GREW Energy and Shanti Educational Boards Approve Merger with Share Exchange Ratio
The boards of GREW Energy Private Limited and Shanti Educational Initiatives Limited have approved a comprehensive merger scheme featuring a 100:212 share exchange ratio determined by independent valuers. The composite arrangement includes transferring SEIL's education undertaking worth ₹26.32 crore turnover to subsidiary SLIPL, followed by amalgamation with GREW Energy. Management emphasized strategic benefits of consolidating operations across renewable energy and education sectors, with the merged entity planned for stock exchange listing upon regulatory approvals.

*this image is generated using AI for illustrative purposes only.
Shanti Educational Initiatives Limited and GREW Energy Private Limited boards have approved a comprehensive merger scheme involving a composite arrangement that will transform both companies' business structures and provide shareholders with exposure to renewable energy and education sectors.
Board Meeting Outcomes and Approvals
At the board meeting held on March 2, 2026, directors of both companies approved the proposed scheme of arrangement between Shanti Educational Initiatives Limited (SEIL), Shanti Learning Initiatives Private Limited (SLIPL), and GREW Energy Private Limited (GEPL).
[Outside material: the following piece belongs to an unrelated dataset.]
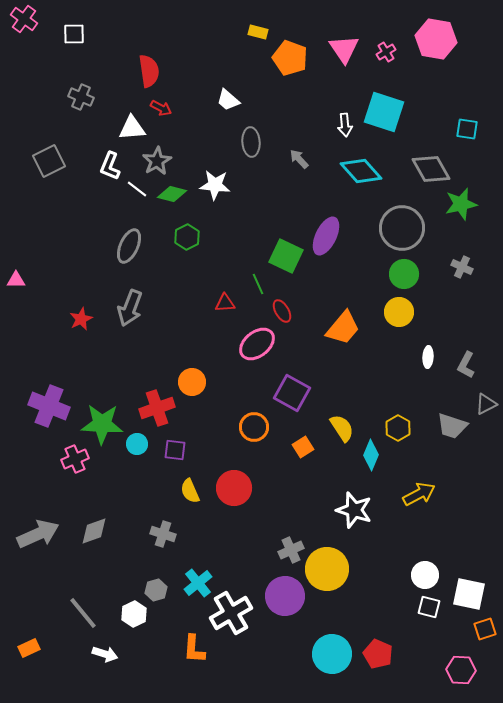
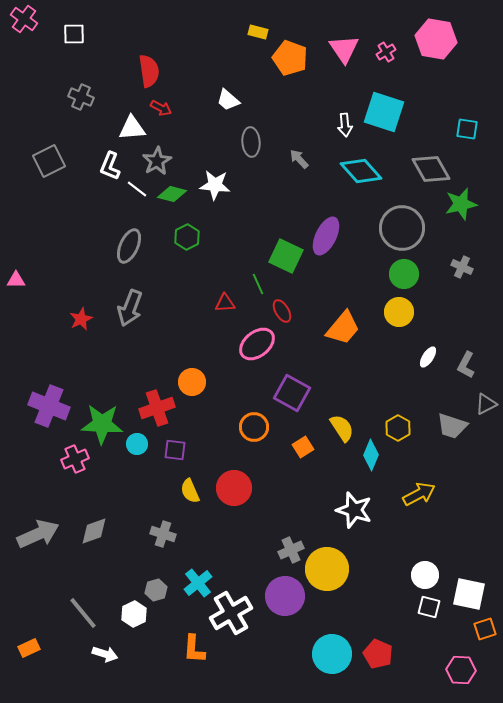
white ellipse at (428, 357): rotated 30 degrees clockwise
The meeting addressed multiple strategic initiatives including corporate restructuring, governance changes, and regulatory compliance matters.
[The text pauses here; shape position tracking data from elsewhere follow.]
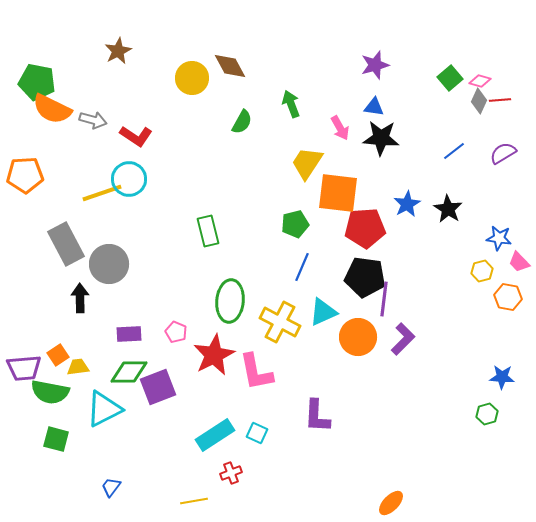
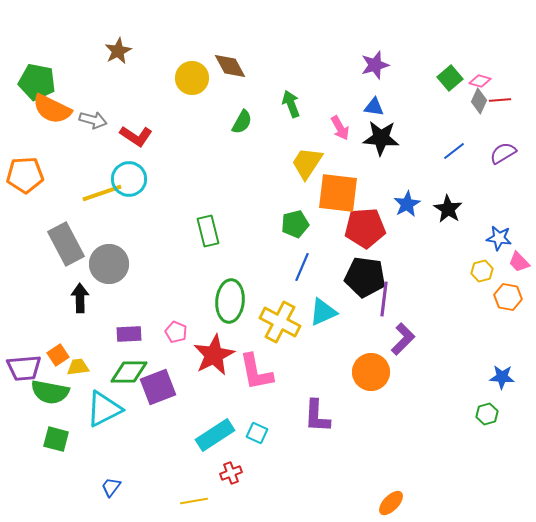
orange circle at (358, 337): moved 13 px right, 35 px down
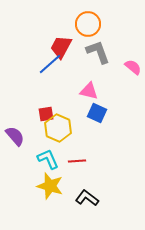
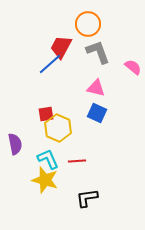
pink triangle: moved 7 px right, 3 px up
purple semicircle: moved 8 px down; rotated 30 degrees clockwise
yellow star: moved 5 px left, 6 px up
black L-shape: rotated 45 degrees counterclockwise
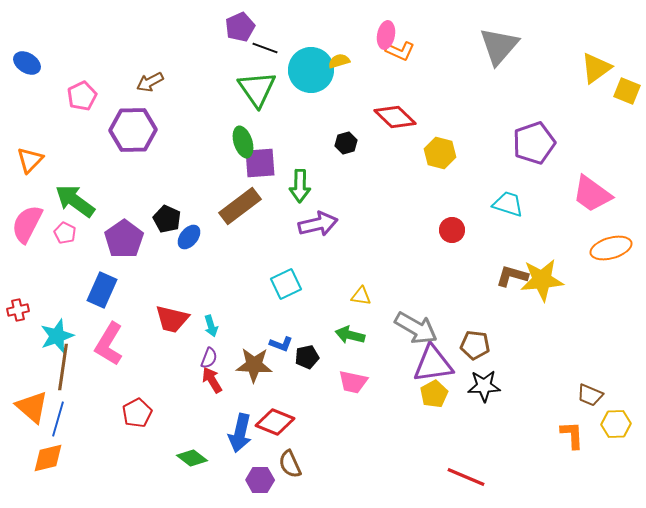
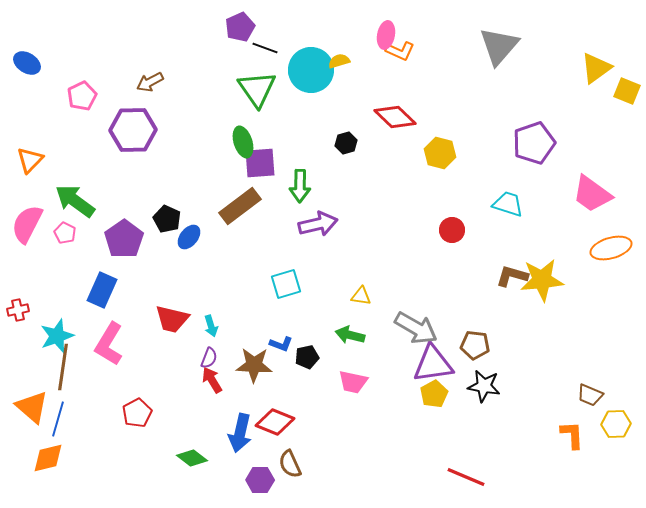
cyan square at (286, 284): rotated 8 degrees clockwise
black star at (484, 386): rotated 12 degrees clockwise
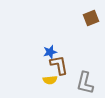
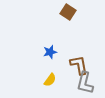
brown square: moved 23 px left, 6 px up; rotated 35 degrees counterclockwise
brown L-shape: moved 20 px right
yellow semicircle: rotated 48 degrees counterclockwise
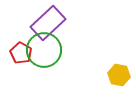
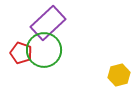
red pentagon: rotated 10 degrees counterclockwise
yellow hexagon: rotated 25 degrees counterclockwise
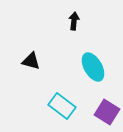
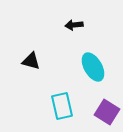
black arrow: moved 4 px down; rotated 102 degrees counterclockwise
cyan rectangle: rotated 40 degrees clockwise
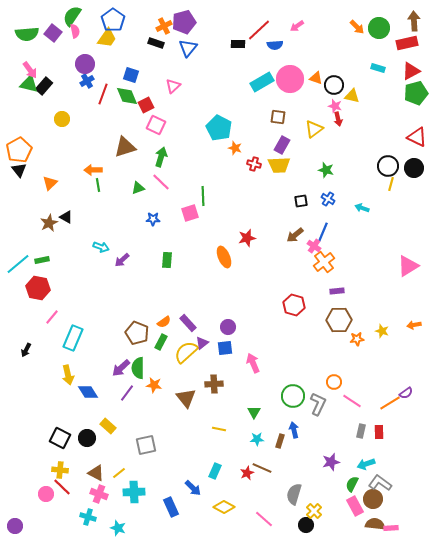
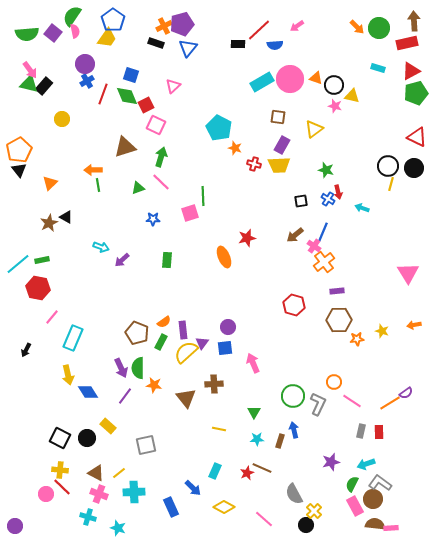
purple pentagon at (184, 22): moved 2 px left, 2 px down
red arrow at (338, 119): moved 73 px down
pink triangle at (408, 266): moved 7 px down; rotated 30 degrees counterclockwise
purple rectangle at (188, 323): moved 5 px left, 7 px down; rotated 36 degrees clockwise
purple triangle at (202, 343): rotated 16 degrees counterclockwise
purple arrow at (121, 368): rotated 72 degrees counterclockwise
purple line at (127, 393): moved 2 px left, 3 px down
gray semicircle at (294, 494): rotated 45 degrees counterclockwise
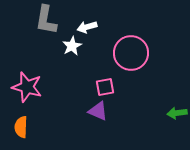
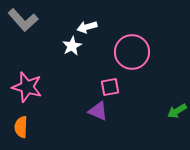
gray L-shape: moved 23 px left; rotated 52 degrees counterclockwise
pink circle: moved 1 px right, 1 px up
pink square: moved 5 px right
green arrow: moved 2 px up; rotated 24 degrees counterclockwise
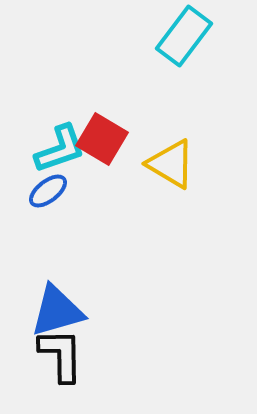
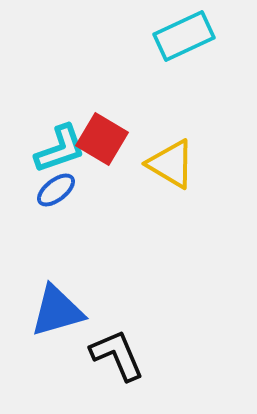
cyan rectangle: rotated 28 degrees clockwise
blue ellipse: moved 8 px right, 1 px up
black L-shape: moved 56 px right; rotated 22 degrees counterclockwise
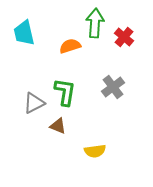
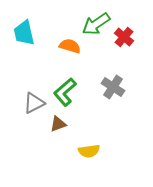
green arrow: moved 1 px right, 1 px down; rotated 128 degrees counterclockwise
orange semicircle: rotated 35 degrees clockwise
gray cross: rotated 20 degrees counterclockwise
green L-shape: rotated 140 degrees counterclockwise
brown triangle: moved 2 px up; rotated 42 degrees counterclockwise
yellow semicircle: moved 6 px left
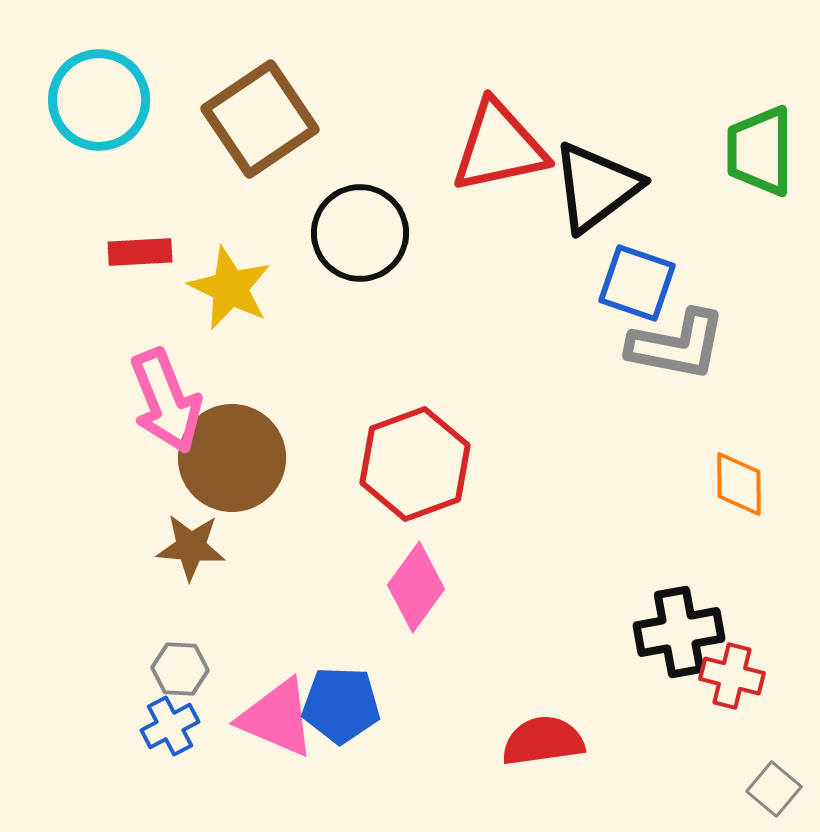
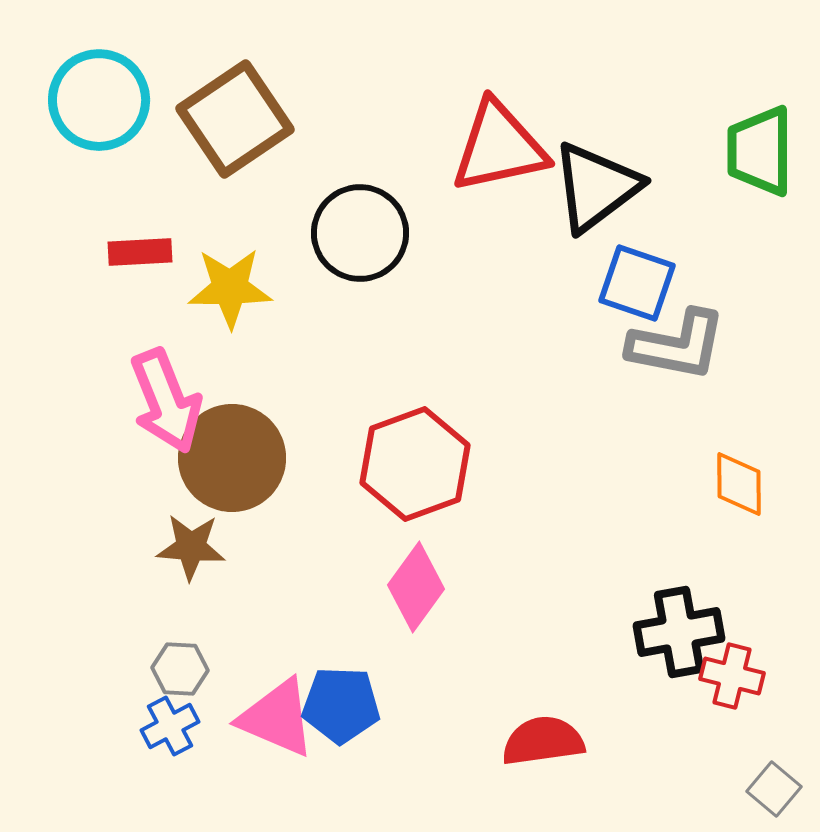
brown square: moved 25 px left
yellow star: rotated 26 degrees counterclockwise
| Resolution Type: | Details |
|---|---|
| Composite Scheme: | Multi-entity arrangement approval |
| Share Exchange Ratio: | 100:212 ratio approved |
| Slump Sale: | Business undertaking transfer |
| Director Reappointment: | Susanta Kumar Panda for second term |
| Regulatory Process: | Multiple approval applications |
Share Exchange Ratio and Valuation
The boards approved the share exchange ratio based on comprehensive valuation exercises carried out by two independent registered valuers, M/s Finvox Analytics and A N Gawade. Under the approved ratio, shareholders of SEIL will receive 100 fully paid equity shares of face value ₹1 per share in GEPL for every 212 fully paid equity shares of face value ₹1 each held in SEIL.
Ernst and Young (EY) & P. Murali Consultants Private Limited acted as transaction advisors for the proposed merger. The scheme comprises two distinct phases designed to segregate and consolidate business operations across education and renewable energy sectors.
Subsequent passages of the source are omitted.